Raja tertunduk, lalu mengangguk untuk beberapa kali sampai Mama-nya mau menuturkan jawaban  yang sangat ia inginkan.
“Baiklah! Mama akan mengikuti permintaanmu. Mama akan menerbitkannya sesuai dengan kemauanmu. Tapi jika Mama benar, kamu harus mau kembali ke Mama dan menuruti perkataan Mama.”
Raja tersenyum sumringah. Bahagia rasanya mendengar Mama-nya mau menuruti saran darinya. Sekejap ia lupakan apa yang akan terjadi ketika semuanya hancur berantakan. Ia lupa akan hal itu, yang terpikir saat ini adalah bagaimana senyuman Caca akan menghiasi harinya ketika ia bisa meraih impiannya. Raja yakin Caca akan menceritakannya nanti padanya dan berjingkrak- jingkrak bersamanya.
“Kenapa kamu rela melakukan ini, Raj? Memangnya siapa gadis itu?”
Pertanyaan yang membuat Raja gugup dan canggung. Seketika itu pula, bayangan akan kebahagiaan Caca buyar dan hancur. Raja tertegun. Ingin rasanya menjawabnya dengan cepat, tapi entah kenapa lidahnya susah sekali untuk diajak berkompromi.
“Mama pikir, Mama mengerti!”
Raja mengelap peluhnya. Mungkin ia akan memikirkan masalah ini nanti. Yang terpenting sekarang, Caca akan suka dengan pekerjaannya kali ini.
Raja bangkit dari tempat duduknya dan memeluk Mama sebagai ucapan terima kasihnya. Pelukan barusan juga pelukan rindu seorang anak kepada Mamanya.
“Makasih ya Ma!”
“Iya, sayang!”
Raja melepaskan pelukannya, dan membalikkan badannya. Cukup sudah kunjungannya hari ini, sudah waktunya pulang!
PRRAANNGG!!
Ransel Raja menyenggol segelas kopi karena terlalu semangat ia membalikan badannya. Hal itu semakin memperburuk keadaan karena cairan kopi itu tumpah di atas satu- satunya naskah di meja tersebut.
“Oooppss!!”
“Mama kira, kecerobohanmu sudah hilang. Sudahlah, biarkan Mama yang membereskannya nanti. Dasar ceroboh!”
“Maaf, Ma!”
**

“Raaajjjaaa..”
Entah sudah berapa lama Ari berdiri di depa kamar Raja sembari meneriaki namanya, namun belum juga ada jawaban dari si empunya kamar. Entah apa yang sedang dilakukan Raja sehingga tak mendengar sahabat karibnya datang mengunjunginya.

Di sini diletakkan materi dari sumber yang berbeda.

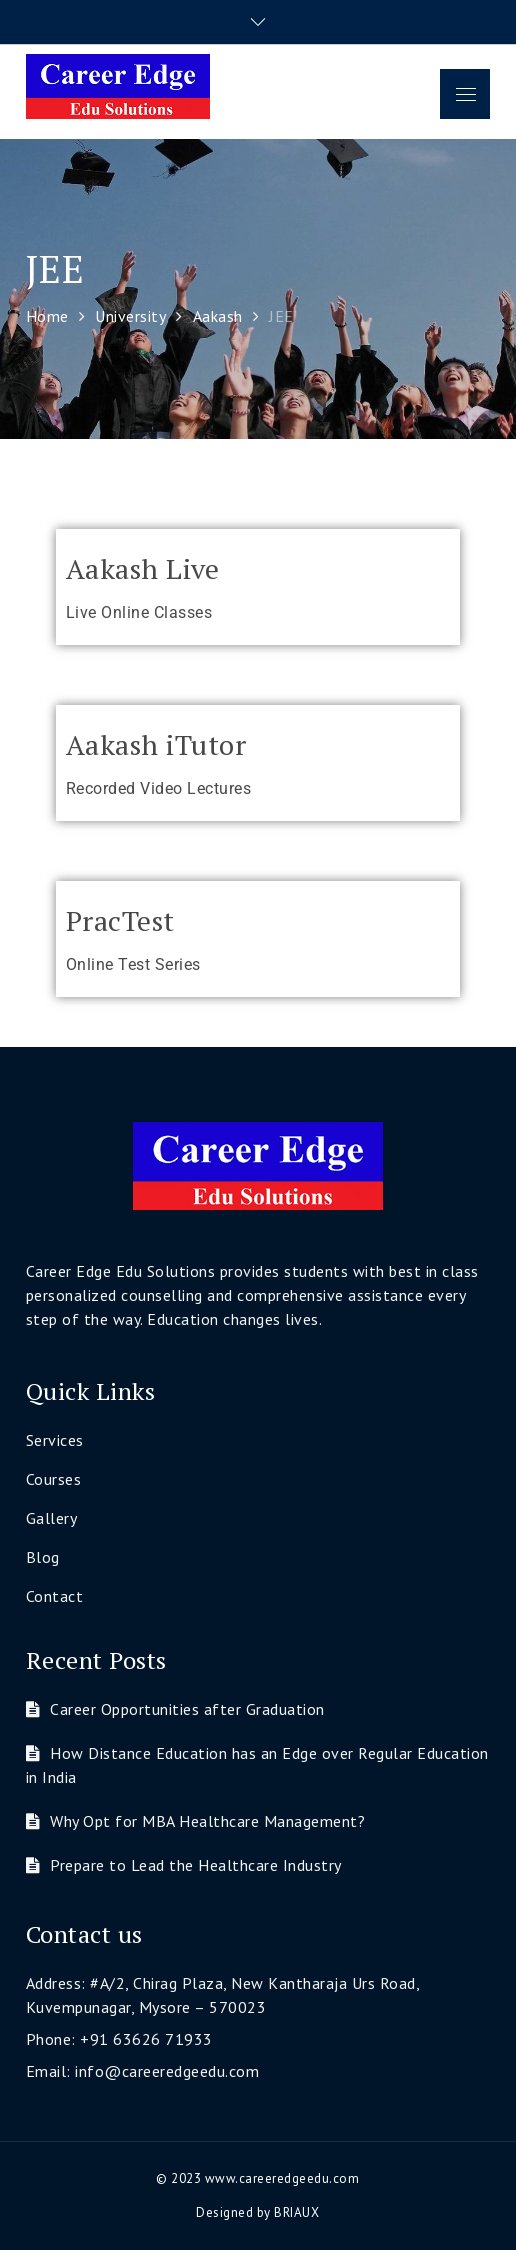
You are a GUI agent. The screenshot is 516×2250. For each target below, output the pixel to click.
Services (55, 1440)
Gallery (52, 1518)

“Ini anak ke mana sih? Handphonenya mailbox mulu, malah kosannya sepi lagi. Ke mana sih Raja? Raajaaa..”
Ari mengubah ketukannya menjadi gedoran yang lumayan menganggu. Niatnya sih supaya Raja dengar dan cepat membukakan pintu untuknya, tapi malah mengusik tetangga kamar sebelah.
WOY! BERISIIIIKK!!
Ari langsung berhenti. Ia tak menggedor lagi, dan kembali mengetuk sambil sesekali mengeromet karena Raja tak kunjung juga mendengarnya. “Berisik, berisik! Kalau nggak mau berisik, sana di hutan. Lebih tenang dan sunyi! Yang ada gue nih yang bersisik nungguin tetangga lo satu ini!” ujarnya sewot.
“Cari Raja ya, mas?”
Kontan Ari terdiam mendengar suara nan lembut itu dari arah yang berlawanan. Ari pun menoleh. Dilihatnya cewek kamar sebelah berdiri di depan tembok pembatas antara kamar yang satu dengan kamar yang lainnya, menyapa dan sedikit tersenyum kepadanya.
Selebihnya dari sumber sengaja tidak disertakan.